Remo Williams: the Adventure Begins was, apparently, supposed to have a sequel or two – The Adventure Continues, perhaps. Well, there's a clear reason why this adventure did not continue. Remo Williams is dumb. Now, dumb is of course, fine, but this film spends the majority of its time on the elite assassin Remo Williams training for doing the things he's going to do instead of doing them. I swear to you that this training takes up some 75 minutes of the 120-minute film, maybe even more. It's so boring. This is the kind of thing most filmmakers would make into a montage sequence. There's just no reason to watch this adult man train to be a fighter for this long – especially since the martial art he's allegedly learning is totally fictional.

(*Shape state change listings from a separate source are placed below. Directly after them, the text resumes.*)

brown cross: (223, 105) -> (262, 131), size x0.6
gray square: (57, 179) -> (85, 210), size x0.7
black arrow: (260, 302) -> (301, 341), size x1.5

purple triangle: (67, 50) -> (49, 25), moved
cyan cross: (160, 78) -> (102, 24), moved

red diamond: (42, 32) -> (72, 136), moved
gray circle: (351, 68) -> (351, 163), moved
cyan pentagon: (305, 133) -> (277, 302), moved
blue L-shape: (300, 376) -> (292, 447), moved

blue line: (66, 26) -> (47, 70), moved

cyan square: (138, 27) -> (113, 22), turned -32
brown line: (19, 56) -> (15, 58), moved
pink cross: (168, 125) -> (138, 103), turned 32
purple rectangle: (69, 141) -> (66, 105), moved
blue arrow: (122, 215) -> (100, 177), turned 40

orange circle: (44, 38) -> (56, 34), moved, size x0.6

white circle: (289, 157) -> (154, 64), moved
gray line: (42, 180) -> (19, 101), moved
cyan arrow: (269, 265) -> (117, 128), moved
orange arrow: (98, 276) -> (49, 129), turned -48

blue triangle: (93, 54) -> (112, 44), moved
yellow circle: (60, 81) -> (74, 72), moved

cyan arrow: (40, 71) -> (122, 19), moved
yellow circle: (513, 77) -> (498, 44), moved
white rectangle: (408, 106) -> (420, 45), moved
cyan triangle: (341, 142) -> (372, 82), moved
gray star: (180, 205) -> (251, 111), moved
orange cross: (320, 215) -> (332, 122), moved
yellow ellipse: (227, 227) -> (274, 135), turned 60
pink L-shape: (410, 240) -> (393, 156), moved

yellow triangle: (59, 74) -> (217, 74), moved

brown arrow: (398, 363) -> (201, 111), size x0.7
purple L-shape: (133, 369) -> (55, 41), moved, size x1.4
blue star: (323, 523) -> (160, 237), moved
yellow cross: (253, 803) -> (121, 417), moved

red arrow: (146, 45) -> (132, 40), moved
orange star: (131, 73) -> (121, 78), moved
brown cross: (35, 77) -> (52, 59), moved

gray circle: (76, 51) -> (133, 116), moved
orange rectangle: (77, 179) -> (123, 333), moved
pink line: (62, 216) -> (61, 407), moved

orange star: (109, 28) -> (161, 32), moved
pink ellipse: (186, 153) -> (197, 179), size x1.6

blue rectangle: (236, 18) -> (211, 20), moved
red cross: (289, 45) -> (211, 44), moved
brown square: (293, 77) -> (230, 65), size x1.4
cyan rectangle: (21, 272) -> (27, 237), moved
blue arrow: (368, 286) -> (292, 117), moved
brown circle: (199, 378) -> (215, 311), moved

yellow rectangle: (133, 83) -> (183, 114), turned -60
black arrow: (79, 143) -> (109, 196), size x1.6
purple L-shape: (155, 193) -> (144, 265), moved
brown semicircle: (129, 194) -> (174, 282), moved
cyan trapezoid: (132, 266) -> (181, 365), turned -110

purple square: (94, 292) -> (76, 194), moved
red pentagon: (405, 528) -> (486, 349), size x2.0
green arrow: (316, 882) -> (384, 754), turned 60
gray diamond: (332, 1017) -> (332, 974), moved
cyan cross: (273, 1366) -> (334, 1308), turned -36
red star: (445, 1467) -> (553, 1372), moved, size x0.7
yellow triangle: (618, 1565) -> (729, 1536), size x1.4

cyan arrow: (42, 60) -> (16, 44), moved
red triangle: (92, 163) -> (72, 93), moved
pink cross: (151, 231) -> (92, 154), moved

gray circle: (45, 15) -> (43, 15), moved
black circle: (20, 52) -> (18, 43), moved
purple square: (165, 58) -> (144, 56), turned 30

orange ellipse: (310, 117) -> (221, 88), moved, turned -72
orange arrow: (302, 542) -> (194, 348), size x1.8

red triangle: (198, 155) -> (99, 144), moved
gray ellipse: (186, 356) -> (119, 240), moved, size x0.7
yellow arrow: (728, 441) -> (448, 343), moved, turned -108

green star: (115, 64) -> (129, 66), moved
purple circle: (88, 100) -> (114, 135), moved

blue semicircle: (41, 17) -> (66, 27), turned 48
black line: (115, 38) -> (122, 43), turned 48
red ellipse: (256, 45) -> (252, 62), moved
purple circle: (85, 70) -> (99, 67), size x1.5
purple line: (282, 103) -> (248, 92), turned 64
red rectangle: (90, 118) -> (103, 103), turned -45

There is another very large problem. The person training Remo is a wise old Korean sensei named Chiun who is played by Joel Grey. It's 1985. Joel Grey as Asian martial artist? Really? Worse yet, this film was nominated for an Academy Award in one category: Makeup. The yellowface makeup in this movie was deemed so extraordinary that it deserved an Oscar nomination.
Remo Williams: the Adventure Begins was directed by Guy Hamilton, who directed a few excellent James Bond films in the '60s and '70s (Goldfinger and Live and Let Die), and one can see how this film is of a piece with that stuff, but this one falls flat. I usually like 1980s sci-fi stuff, although this turned out to be more of an adventure film than science fiction, but Remo Williams was junk.